Most of the time when executives in transportation and logistics cite “machine learning,” it’s little more than a buzzword that evokes vague notions of technology continually improving itself.
That was decidedly not the case with Ryan Rusnak, chief technology officer at Airspace Technologies, a time-critical freight forwarder based in San Diego. In a presentation at FreightWaves LIVE Chicago, Rusnak explained exactly how machine learning works, the problems in time-critical logistics it is best suited to solve, how Airspace has implemented it, and the results the forwarder has achieved.
Rusnak said machine learning is “programming backwards,” that instead of a large code base of complicated if-then logic, machine learning algorithms are dumb and generalized. The algorithm Google uses to recommend apps is similar to the way Netflix recommends movies and the way Airspace routes shipments all over the world; it’s just that the algorithms are trained on very different data sets.
The two basic kinds of neural networks — classification (think of a computer deciding whether a photo depicts a cat or a dog) and prediction (think of a computer estimating house prices based on ZIP code and number of rooms) — can be combined in unique ways. One application for blended neural network functionality is autonomous driving, in which algorithms must identify objects and then predict their behavior based on their identities.
One of the issues with machine learning, naturally, is sourcing large, clean data sets that can feed algorithms.
When Google was programming robot arms to pick up objects of arbitrary sizes and shapes, it tried to accelerate data generation by employing an army of arms in a large room working simultaneously and uploading results to the same database. That was still too slow, so instead Google built a simulation that was run millions of times.
Rusnak said Airspace considered doing something similar to accelerate a routing algorithm by creating a freight forwarder game in which forwarders could select the best routes to make the machine learn faster.
Airspace’s approach to technology started with a very simple premise.
“If we just categorize every single service failure, we can walk down the list and wrap every single error with technology, and make the fastest, safest forwarder that’s ever been,” Rusnak said.
The two hardest problems, though, turned out to be quoting a route and price and then dispatching the right transportation provider (for example, choosing a specific carrier to drive a truckload of freight.)

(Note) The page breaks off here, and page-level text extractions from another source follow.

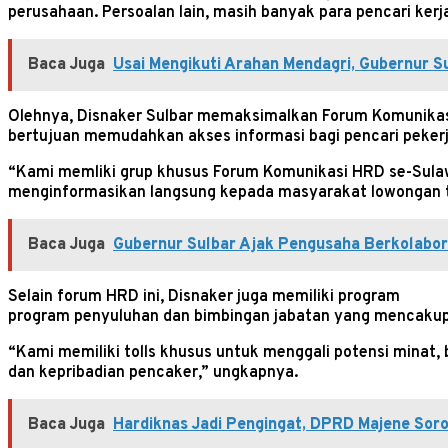
perusahaan. Persoalan lain, masih banyak para pencari kerj
Baca Juga
Usai Mengikuti Arahan Mendagri, Gubernur 
Olehnya, Disnaker Sulbar memaksimalkan Forum Komunikasi 
bertujuan memudahkan akses informasi bagi pencari pekerj
“Kami memliki grup khusus Forum Komunikasi HRD se-Sulaw
menginformasikan langsung kepada masyarakat lowongan terk
Baca Juga
Gubernur Sulbar Ajak Pengusaha Berkolabor
Selain forum HRD ini, Disnaker juga memiliki program
program penyuluhan dan bimbingan jabatan yang mencakup c
“Kami memiliki tolls khusus untuk menggali potensi minat,
dan kepribadian pencaker,” ungkapnya.
Baca Juga
Hardiknas Jadi Pengingat, DPRD Majene Soro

Reliably choosing the best routes is impossible for humans. The number of two-hop air routes from San Francisco to Boston in the same day is about 10,000, Rusnak said. For more complex international moves, for example a five-hop next-day route, the number of possible routes rises to more than a quadrillion.
“Machines respond immediately,” Rusnak said. “We ask, ‘what’s the fastest way from here to London,’ and we respond in half a second with route and price.”
Dispatching is the other key challenge. Getting an algorithm to select the right driver — the one who is the most likely to make the quoted delivery time — is more complicated than it seems: Distance to pickup as well as carrier attributes like efficiency, equipment and experience at a certain facility all play a role.
Rusnak pointed out that some complex deliveries, for instance a driver delivering a live organ to a hospital, can take an hour or more if the carrier has never been to the facility and does not know which procedures to follow.
Rusnak said Airspace Technologies’ machine learning-powered platform performs all of those tasks constantly, freeing up the human employees to do what they do best — customer service.
“The takeaways are to capture more data and that all the tech exists right now,” Rusnak said. “We use machine learning every single minute, every single day, 365 days a year, and I don’t know where we’d be without it.”